HOLLANDALE, MINN. - Marc Schober likes to say that farmland is the new gold, a hot investment that offers protection from the whims of the stock market.
In fact, it's better than gold, the 25-year-old explains, tromping through a muddy field near Albert Lea that he's vetting for potential East Coast buyers. Cropland pays you money to hold it, he says. Gold bars don't produce anything, and you can't charge rent on them.
That type of bullish thinking has investors of every stripe flocking to farmland, plowing money into dirt from Australia to Brazil to the U.S. heartland. Compared to the volatile stock market and the feeble returns from bonds, farmland offers booming cash rents that have made it something of an "it" investment.

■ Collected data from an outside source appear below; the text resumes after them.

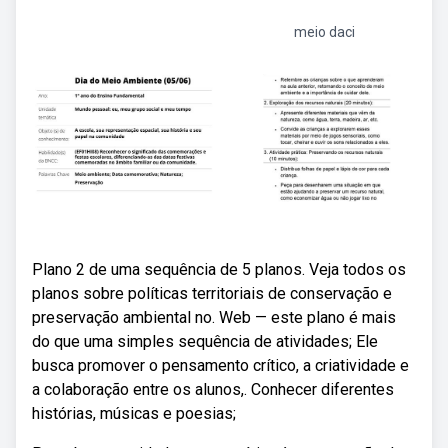
meio daci
Plano 2 de uma sequência de 5 planos. Veja todos os
planos sobre políticas territoriais de conservação e
preservação ambiental no. Web — este plano é mais
do que uma simples sequência de atividades; Ele
busca promover o pensamento crítico, a criatividade e
a colaboração entre os alunos,. Conhecer diferentes
histórias, músicas e poesias;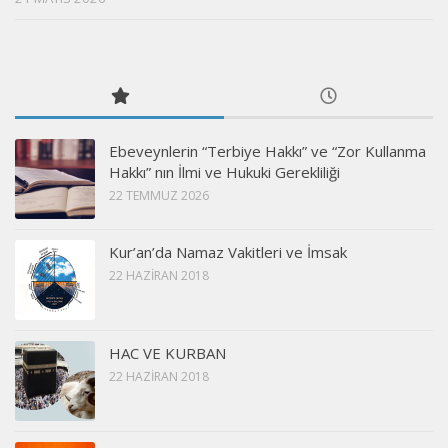
Ebeveynlerin “Terbiye Hakkı” ve “Zor Kullanma
Hakkı” nın İlmi ve Hukuki Gerekliliği
22 TEMMUZ 2026
Kur’an’da Namaz Vakitleri ve İmsak
22 HAZIRAN 2018
HAC VE KURBAN
22 HAZIRAN 2018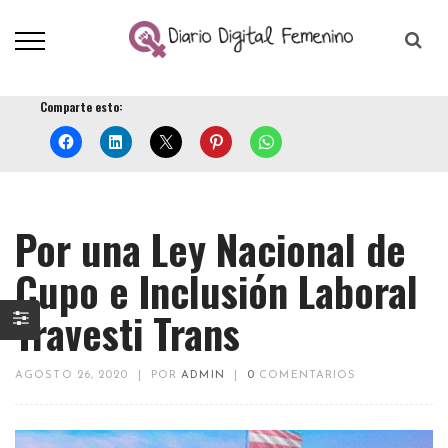
Comparte esto:
Por una Ley Nacional de
Cupo e Inclusión Laboral
Travesti Trans
AGOSTO 26, 2020
|
POR
ADMIN
|
0
COMENTARIOS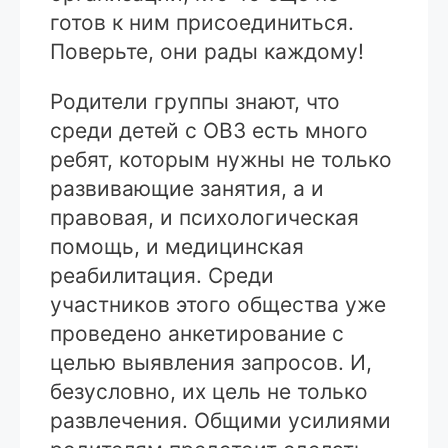
готов к ним присоединиться.
Поверьте, они рады каждому!
Родители группы знают, что
среди детей с ОВЗ есть много
ребят, которым нужны не только
развивающие занятия, а и
правовая, и психологическая
помощь, и медицинская
реабилитация. Среди
участников этого общества уже
проведено анкетирование с
целью выявления запросов. И,
безусловно, их цель не только
развлечения. Общими усилиями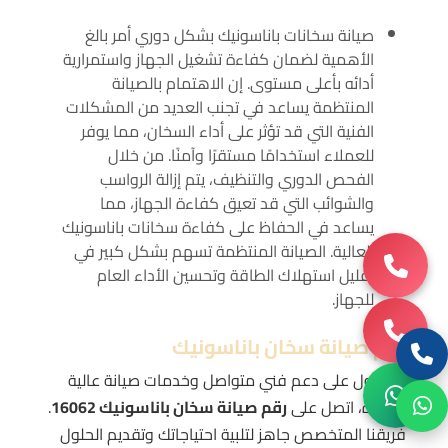
صيانة سخانات باناسونيك بشكل دوري أمر بالغ
الأهمية لضمان كفاءة تشغيل الجهاز واستمرارية
أدائه بأعلى مستوى. إن الاهتمام بالصيانة
المنتظمة يساعد في تجنب العديد من المشكلات
الفنية التي قد تؤثر على أداء السخان، مما يوفر
للعملاء استخدامًا مستقرًا وآمنًا. من خلال
الفحص الدوري والتنظيف، يتم إزالة الرواسب
والشوائب التي قد تعيق كفاءة الجهاز، مما
يساعد في الحفاظ على كفاءة سخانات باناسونيك
العالية. الصيانة المنتظمة تسهم بشكل كبير في
تقليل استهلاك الطاقة وتحسين الأداء العام
للجهاز.
رقم صيانة سخان باناسونيك
للحصول على دعم فني متواصل وخدمات صيانة عالية
الجودة، اتصل على
رقم صيانة سخان باناسونيك 16062
.
فريقنا المتخصص جاهز لتلبية احتياجاتك وتقديم الحلول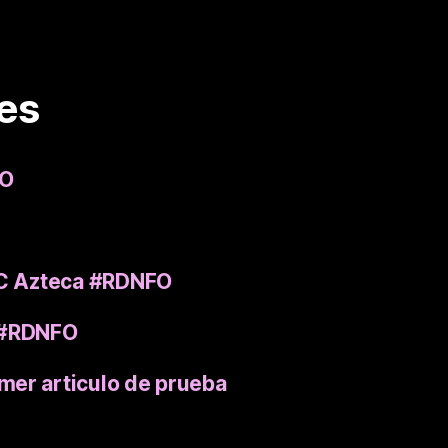
es
XO
OC Azteca #RDNFO
a #RDNFO
imer articulo de prueba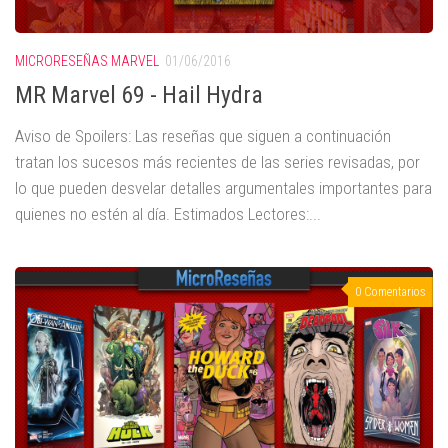
MICRORESEÑAS MARVEL
01/06/2016
MR Marvel 69 - Hail Hydra
Aviso de Spoilers: Las reseñas que siguen a continuación
tratan los sucesos más recientes de las series revisadas, por
lo que pueden desvelar detalles argumentales importantes para
quienes no estén al día. Estimados Lectores:...
0 Comentarios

Schober's investors, some of whom are "Wall Street guys that run securities funds," see farmland as a hedge against inflation, he explains. "They're extremely turned on to the return profile -- it's such a steady increase."
Brian Briggeman, a former Kansas City Federal Reserve Bank economist now at Kansas State University, estimates that about a quarter of farmland buyers in Kansas and elsewhere are now investors, or non-operator buyers of some sort. How many are Wall Street-type players is impossible to say.
Even in Minnesota, which restricts institutional ownership of farmland, out-of-state investors are flexing their muscle, according to auctioneers, land brokers and assessors.
"There's absolutely been an uptick," said Glen Fladeboe, co-owner of Willmar-based Fladeboe Auctions, which is doing a brisk business in land sales. "We're seeing them as players in the market now. Demand for farmland is just huge."
The entrance of new money has fed fears of an asset bubble, although most see investors as more of a symptom than a driver of high prices.